Ninan: “The government’s programmes should be expected to generate some momentum, but the macro-economic numbers are not encouraging. Total investment in the economy in 2021 is estimated at 29.7 per cent, down from 39.6 per cent a decade back. The fiscal deficit for Union and state governments combined is 11.3 per cent, up from 8.3 per cent in 2011. The debt-GDP ratio is now 90.6 per cent, up from only 68.6 per cent. The much better indicators of a decade back did not last, and growth slowed. One must hope the opposite happens now, with today’s energy and optimism being sustained.” More from Rathin Roy: “Unlike China, Bangladesh and Vietnam, India’s savings rate is forecasted to decline reflecting the permanent scarring caused by the pandemic. The investment to GDP ratio is not forecasted to rise appreciably till 2024. India’s ability to walk its big talk as an investment destination, though always fragile, has therefore taken a further credibility hit after the pandemic. Finally, India had the worst fiscal deficits before the pandemic and despite an insipid fiscal response to the pandemic, will have higher levels of debt and fiscal deficits in 2024 than it did in 2019. The silent fiscal crisis prior to the pandemic is urgently driving a programme of asset sales, but these will only plug the fiscal hole; there will not be resources left to increase the investment to GDP ratio above the IMF forecast and bring India back to its pre-2019 growth potential if we continue with business as usual. This is a grim outlook.”

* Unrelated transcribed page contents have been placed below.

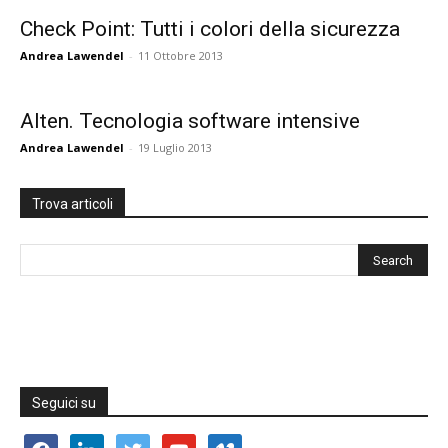
Check Point: Tutti i colori della sicurezza
Andrea Lawendel
-
11 Ottobre 2013
Alten. Tecnologia software intensive
Andrea Lawendel
-
19 Luglio 2013
Trova articoli
Seguici su
facebook
linkedin
twitter
youtube
vimeo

David Brooks: “A nation is a community of people that, at best, is held together by a common story. When I was a kid, I was told a certain triumphalist story about America, which was loaded with words like “superpower” and “greatest.” That triumphalist story sounds tinny in 2021, and it seems to have been rejected by many in the younger generations. As that story has faded, our country has fractured, without a cohering national narrative.” What is India’s story?